There was not a single time that you stayed afterwards, wanting to spend the remainder of the night with me. I’ve never dared to ask you to, knowing full well, that you’ll never agree. I have made myself stop countlessly before making you reject my unwanted feelings the way I know you will. Too much honor for a pitiful, madly enamored fool such as me. I hardly have doubts that you read me like an open book as I watch you dressing silently. Not a word uttered between us. Deep in my heart I know that if it was a mysterious _him_ in my place now, you wouldn’t want to leave in the first place. You don’t look back as you close the door behind your back, leaving me staring blankly after your slender figure. The suffocating quietness of the hotel room is crawling under my skin, making my heart wounds seem self-inflicted. They hurt no less, though.

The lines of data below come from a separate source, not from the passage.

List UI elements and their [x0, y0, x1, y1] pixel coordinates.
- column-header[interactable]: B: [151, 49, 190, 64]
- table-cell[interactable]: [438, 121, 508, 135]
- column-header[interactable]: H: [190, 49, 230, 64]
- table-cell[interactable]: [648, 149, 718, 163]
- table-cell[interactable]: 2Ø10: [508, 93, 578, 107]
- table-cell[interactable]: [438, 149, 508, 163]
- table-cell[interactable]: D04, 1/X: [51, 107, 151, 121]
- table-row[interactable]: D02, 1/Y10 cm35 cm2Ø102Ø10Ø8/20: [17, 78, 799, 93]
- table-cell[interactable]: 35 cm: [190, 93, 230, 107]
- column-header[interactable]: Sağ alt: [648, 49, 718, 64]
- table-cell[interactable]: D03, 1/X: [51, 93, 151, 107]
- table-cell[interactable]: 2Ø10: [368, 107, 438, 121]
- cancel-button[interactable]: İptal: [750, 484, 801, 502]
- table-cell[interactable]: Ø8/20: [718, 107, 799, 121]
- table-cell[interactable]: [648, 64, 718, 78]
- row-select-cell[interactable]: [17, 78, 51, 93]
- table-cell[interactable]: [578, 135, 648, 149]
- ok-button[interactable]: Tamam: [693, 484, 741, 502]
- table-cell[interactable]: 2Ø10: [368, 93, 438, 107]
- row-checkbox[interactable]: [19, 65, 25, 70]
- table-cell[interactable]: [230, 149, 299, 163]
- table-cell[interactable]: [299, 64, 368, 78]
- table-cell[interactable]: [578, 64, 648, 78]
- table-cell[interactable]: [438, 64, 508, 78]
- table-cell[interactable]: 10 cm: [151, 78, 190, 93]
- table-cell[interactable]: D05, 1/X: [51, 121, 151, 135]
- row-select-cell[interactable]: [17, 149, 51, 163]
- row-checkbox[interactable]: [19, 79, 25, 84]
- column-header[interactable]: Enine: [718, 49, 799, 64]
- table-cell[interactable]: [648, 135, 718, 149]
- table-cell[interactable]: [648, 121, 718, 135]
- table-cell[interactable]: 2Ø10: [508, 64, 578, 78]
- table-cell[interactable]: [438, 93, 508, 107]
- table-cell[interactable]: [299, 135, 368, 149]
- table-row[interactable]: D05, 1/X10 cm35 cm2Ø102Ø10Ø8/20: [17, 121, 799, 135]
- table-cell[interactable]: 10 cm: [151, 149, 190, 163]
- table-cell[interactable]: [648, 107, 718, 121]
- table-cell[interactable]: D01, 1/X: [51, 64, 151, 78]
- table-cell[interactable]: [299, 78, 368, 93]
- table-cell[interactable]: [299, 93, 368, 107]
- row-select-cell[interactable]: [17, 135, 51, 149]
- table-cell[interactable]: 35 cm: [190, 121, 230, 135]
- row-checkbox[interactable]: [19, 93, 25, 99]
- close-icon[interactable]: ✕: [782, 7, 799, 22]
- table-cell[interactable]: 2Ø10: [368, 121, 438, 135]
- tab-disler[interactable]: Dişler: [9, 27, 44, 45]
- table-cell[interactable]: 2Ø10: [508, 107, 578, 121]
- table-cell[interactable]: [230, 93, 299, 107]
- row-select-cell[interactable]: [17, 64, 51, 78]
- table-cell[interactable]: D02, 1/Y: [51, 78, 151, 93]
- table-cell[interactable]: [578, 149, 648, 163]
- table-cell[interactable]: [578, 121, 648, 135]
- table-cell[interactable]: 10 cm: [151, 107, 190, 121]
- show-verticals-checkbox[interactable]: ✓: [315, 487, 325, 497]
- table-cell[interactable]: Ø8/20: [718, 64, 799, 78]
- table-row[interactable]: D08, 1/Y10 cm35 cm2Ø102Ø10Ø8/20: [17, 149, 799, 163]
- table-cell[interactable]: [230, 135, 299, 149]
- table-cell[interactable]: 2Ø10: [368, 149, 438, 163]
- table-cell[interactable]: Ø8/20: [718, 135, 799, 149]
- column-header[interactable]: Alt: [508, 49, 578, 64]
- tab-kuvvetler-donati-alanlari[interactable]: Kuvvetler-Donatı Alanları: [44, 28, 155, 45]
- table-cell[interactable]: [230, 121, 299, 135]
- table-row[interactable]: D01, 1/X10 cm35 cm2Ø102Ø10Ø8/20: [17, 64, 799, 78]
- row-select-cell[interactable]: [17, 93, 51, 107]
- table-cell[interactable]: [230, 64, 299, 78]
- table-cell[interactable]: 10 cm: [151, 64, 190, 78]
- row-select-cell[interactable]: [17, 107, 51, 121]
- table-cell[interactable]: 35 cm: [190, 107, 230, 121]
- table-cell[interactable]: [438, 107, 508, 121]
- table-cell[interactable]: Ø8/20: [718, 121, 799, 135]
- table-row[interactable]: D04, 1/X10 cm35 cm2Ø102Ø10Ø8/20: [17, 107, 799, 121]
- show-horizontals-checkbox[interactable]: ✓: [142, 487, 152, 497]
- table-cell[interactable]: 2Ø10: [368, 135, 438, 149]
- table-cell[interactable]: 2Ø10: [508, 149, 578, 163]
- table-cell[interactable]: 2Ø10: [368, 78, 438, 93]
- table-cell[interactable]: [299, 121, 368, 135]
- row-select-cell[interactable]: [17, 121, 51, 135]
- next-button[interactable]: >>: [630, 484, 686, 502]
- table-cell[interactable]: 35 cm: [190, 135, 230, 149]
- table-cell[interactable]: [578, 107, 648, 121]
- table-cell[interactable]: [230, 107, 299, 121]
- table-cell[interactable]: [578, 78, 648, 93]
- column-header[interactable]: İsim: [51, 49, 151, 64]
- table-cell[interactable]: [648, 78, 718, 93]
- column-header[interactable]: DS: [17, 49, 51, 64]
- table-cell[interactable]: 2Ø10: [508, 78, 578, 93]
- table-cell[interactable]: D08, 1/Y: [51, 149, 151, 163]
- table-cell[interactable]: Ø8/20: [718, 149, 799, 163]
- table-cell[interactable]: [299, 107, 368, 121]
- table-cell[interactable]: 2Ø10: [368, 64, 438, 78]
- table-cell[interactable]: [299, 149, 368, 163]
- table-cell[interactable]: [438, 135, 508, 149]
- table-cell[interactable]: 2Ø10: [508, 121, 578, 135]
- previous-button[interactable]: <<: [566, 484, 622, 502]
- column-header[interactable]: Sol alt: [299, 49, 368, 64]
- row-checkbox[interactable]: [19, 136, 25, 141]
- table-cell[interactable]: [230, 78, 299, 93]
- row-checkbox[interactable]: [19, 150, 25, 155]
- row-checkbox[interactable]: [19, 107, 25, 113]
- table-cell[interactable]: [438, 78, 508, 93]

_I want to be somewhere beautiful when I die_  
_I want to be your secret hater_  
_I want to stop destroying you but I can't_

I get up from disheveled bed sheets, which are still keeping traces of your warmth and rush to the window. There are several hours until the dawn breaks but I can make out your receding silhouette nevertheless, street lamps making it possible. I do not know if I ever see you again but blind hope continues to live in my chest stubbornly. You are destroying me and I never ever want you to stop, trapped in a punishing and relentless want, my _want_ for you.    

_And I want and I want and I want and I will always be hungry_

_**_

 

 


End file.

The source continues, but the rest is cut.